2.2. Intellectuels et dissidence

Il existe un lien étroit entre le statut d’intellectuel et la posture dissidente comme le prouvent de nombreux exemples historiques, notamment celui des dissidents soviétiques, celui des dissidents chinois et celui qui nous intéresse, les dissidents cubains.

On peut expliquer ce lien sur le plan théorique par le fait que l’intellectuel est le plus à même de s’opposer au pouvoir sur son terrain, celui du langage et du symbolique :

Le lieu de déploiement du pouvoir, c’est le terrain du symbolique, de l’imaginaire, du langage, autour desquels se noue le conflit, la rivalité […] Les puissants, comme ceux qui les contestent, se situent irrémédiablement sur ce terrain. Il s’agit pour les deux camps de confisquer le langage, l’imaginaire. Et quand le langage du pouvoir se réfugie dans le silence, il s’agit pour l’individu qui proteste de briser ce silence, de le remplir. [Nous soulignons] (Lecler 2005 : 17)

L’exemple des dissidents soviétiques, mais aussi plus récemment celui des dissidents chinois, a montré que, selon la formule de Cécile Vaissié, « le rapport dissidence-pouvoir » est avant tout un « conflit entre paroles » (Lecler 2005 : 61).
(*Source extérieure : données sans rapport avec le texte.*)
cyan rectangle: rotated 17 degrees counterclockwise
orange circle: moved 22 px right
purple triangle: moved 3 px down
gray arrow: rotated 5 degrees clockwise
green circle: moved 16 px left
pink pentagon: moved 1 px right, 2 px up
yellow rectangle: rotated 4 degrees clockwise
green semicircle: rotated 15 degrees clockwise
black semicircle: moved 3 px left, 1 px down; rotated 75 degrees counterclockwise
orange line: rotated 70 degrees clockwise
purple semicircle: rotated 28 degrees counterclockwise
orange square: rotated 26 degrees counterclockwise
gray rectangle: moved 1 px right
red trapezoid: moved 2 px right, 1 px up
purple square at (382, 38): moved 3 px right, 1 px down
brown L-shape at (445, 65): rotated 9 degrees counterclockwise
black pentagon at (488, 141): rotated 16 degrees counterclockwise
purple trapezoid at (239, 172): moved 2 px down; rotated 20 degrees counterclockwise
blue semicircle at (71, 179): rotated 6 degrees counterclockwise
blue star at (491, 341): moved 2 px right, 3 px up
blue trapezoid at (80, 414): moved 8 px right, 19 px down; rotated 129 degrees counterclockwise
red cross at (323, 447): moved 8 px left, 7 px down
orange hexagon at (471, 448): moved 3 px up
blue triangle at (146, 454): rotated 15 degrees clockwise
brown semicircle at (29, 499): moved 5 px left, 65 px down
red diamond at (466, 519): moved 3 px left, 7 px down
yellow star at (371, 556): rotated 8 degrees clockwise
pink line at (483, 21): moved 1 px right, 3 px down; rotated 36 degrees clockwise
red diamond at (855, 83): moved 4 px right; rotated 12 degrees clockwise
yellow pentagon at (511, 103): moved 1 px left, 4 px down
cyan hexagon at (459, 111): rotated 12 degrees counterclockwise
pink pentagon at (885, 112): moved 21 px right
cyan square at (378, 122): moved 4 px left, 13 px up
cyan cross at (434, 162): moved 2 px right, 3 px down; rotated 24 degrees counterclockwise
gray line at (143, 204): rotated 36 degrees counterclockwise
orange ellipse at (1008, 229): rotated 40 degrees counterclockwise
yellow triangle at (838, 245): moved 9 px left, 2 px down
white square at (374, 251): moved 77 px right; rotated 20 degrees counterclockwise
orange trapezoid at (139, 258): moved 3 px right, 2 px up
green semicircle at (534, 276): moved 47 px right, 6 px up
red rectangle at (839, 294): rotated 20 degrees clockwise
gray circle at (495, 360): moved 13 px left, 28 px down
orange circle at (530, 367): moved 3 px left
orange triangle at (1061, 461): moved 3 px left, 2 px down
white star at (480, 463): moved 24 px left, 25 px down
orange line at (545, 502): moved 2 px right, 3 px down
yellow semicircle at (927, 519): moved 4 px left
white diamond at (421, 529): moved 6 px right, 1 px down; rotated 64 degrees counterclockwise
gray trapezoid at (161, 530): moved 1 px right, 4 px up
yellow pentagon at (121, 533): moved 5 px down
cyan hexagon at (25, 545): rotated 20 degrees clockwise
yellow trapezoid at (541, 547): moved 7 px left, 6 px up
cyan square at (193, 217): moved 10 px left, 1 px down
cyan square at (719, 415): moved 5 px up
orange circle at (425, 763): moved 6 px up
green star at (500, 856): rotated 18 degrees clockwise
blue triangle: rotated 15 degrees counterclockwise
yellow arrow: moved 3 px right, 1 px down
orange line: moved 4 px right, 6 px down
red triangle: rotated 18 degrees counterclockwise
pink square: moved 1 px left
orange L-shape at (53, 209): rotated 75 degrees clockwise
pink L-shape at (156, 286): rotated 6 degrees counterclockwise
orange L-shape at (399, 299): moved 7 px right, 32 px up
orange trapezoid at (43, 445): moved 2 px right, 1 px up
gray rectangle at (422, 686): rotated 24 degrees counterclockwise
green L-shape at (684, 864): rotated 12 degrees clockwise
Le critique allemand Ottmar Ette, reprenant une définition de Jacques Julliard, affirme que « L’intellectuel se définit, surtout, par sa capacité de transposer le capital symbolique acquis dans sa spécialité dans le champ politique […] sa condition d’intellectuel présuppose, en outre, sa capacité performante tant dans le champ littéraire et intellectuel que politique…» (Lucien 2006 : 14). C’est cette habileté particulière qui fait de l’intellectuel un agent privilégié de la dissidence.

La figure mythique et littéraire de Prométhée nous semble intéressante au moment d’analyser la posture particulière qui est celle du dissident. Selon l’étude de Romain Lecler, la dissidence, modalité de la protestation individuelle, est un acte solitaire, qui implique une prise de risque et qui peut aboutir à un châtiment, comme c’est le cas pour Prométhée, mais aussi pour Antigone. Le dissident, seul et exposé, est ainsi vulnérable, mais c’est précisément cette faiblesse qui est en réalité sa force.

L’une des caractéristiques de la posture dissidente est en effet l’inversion d’une position de vulnérabilité en une position de puissance. On trouve dans la littérature des auteurs dissidents cubains, en particulier chez Abilio Estévez et Reinaldo Arenas, une illustration de cette position de vulnérabilité de l’intellectuel, de l’artiste, dans son face-à-face avec le Pouvoir, à travers la figure de l’écrivain maudit. Chez Arenas, cette figure de l’écrivain maudit, persécuté et harcelé, dans laquelle l’auteur se projette, est récurrente, en particulier dans sa Pentagonie. L’identification d’Arenas à cette figure, mythique en littérature, du poète maudit, trouve son expression ultime dans son autobiographie Antes que anochezca (Arenas 2008) : l’écrivain y met en scène son corps moribond sur son lit d’agonie – c’est le sens de l’introduction intitulée « El fin » – et prend le soin, dans la lettre d’adieu qu’il laisse à ses amis, destinée explicitement à être publiée, de désigner nommément le coupable selon lui de tous ses malheurs, Fidel Castro. Ce faisant, il finalise cette recréation et cette actualisation du vieux mythe littéraire du poète maudit, magistralement étudié par Pascal Brissette (Brissette 2005), en défiant une dernière fois ce Pouvoir qui l’a opprimé, mais qui l’a aussi créé. Plus encore, il fait de son suicide, qui a lieu de façon symbolique un 7 décembre, jour férié à Cuba15, un sacrifice, une sorte de martyre politique pour la liberté de Cuba.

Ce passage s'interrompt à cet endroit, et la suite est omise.